At 5:34 -0400 2000.09.13, Michael G Schwern wrote:
>On Wed, Sep 13, 2000 at 07:10:30AM -0000, Perl6 RFC Librarian wrote:
>> Currently, internal time in Perl is maintained via C<time>, which is
>> highly system-dependent. On some systems, this is relative to the UNIX
>> epoch, while others use their own epochs (MacPerl uses 1904, for
>> example).
>>
>> All versions of Perl on all platforms should maintain time both
>> internally and externally as seconds since the UNIX epoch (00:00:00 01
>> Jan 1970 UTC).
>
>Color me obvious, but could you discuss some of the practical
>situations where this becomes a problem?
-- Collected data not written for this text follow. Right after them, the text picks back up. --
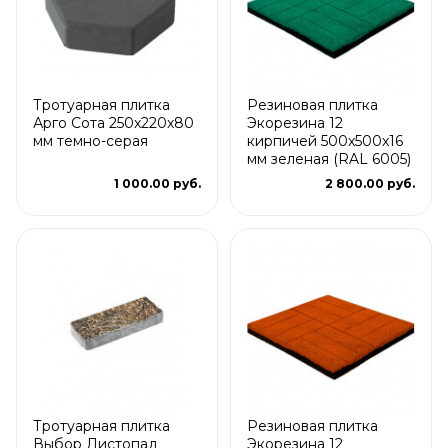
Тротуарная плитка
Резиновая плитка
Арго Сота 250x220x80
Экорезина 12
мм темно-серая
кирпичей 500x500x16
мм зеленая (RAL 6005)
1 000.00 руб.
2 800.00 руб.
Тротуарная плитка
Резиновая плитка
Выбор Листопад
Экорезина 12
My gut says you're very
>right, but the only one I could think of is that of two Perl programs
>on two different OS's with two different Epochs storing time() in a
>database and sharing the info. (At which point the DBAs in the
>audience will say you should have used an SQL DATETIME type instead of
>an INTEGER.)
It is rarely a problem, but I have run into it, where people want to store
time() in a file and then use it on other platforms (Mac OS).
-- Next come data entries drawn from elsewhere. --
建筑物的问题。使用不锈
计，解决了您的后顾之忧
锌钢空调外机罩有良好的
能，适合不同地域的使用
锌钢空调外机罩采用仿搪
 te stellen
>And if we're going to standardize on something, let's squeeze as much
>out of this as possible. signed 64 bit integer and microseconds. (I
>think that's another RFC)
Yeah, at least 64 bits. Microseconds, well, I don't really know much about
such things, nor do I care.
I don't see any problem with implementing this in the core, as long as the
current timezone is known (which could be a problem). And then we would
need to be able to provide converstions to and from this "Perl" epoch and
the system epoch. I've already started Time::Epoch to facilitate this.
#!/usr/bin/perl -wl
use Time::Epoch;
my $perlsec = 966770660; # Sun Aug 20 07:24:21 2000 on my Mac OS
my $epochsec = perl2epoch($perlsec, 'macos', '-0400');
my $perlsec2 = epoch2perl($epochsec, 'macos', '-0400');
print $perlsec;
print $perlsec2;
print $epochsec;
# correct time on Unix:
print scalar localtime $perlsec;
# correct time on Mac OS (-0400):
print scalar localtime $epochsec;
I should put it up on CPAN. If anyone wants it, let me know.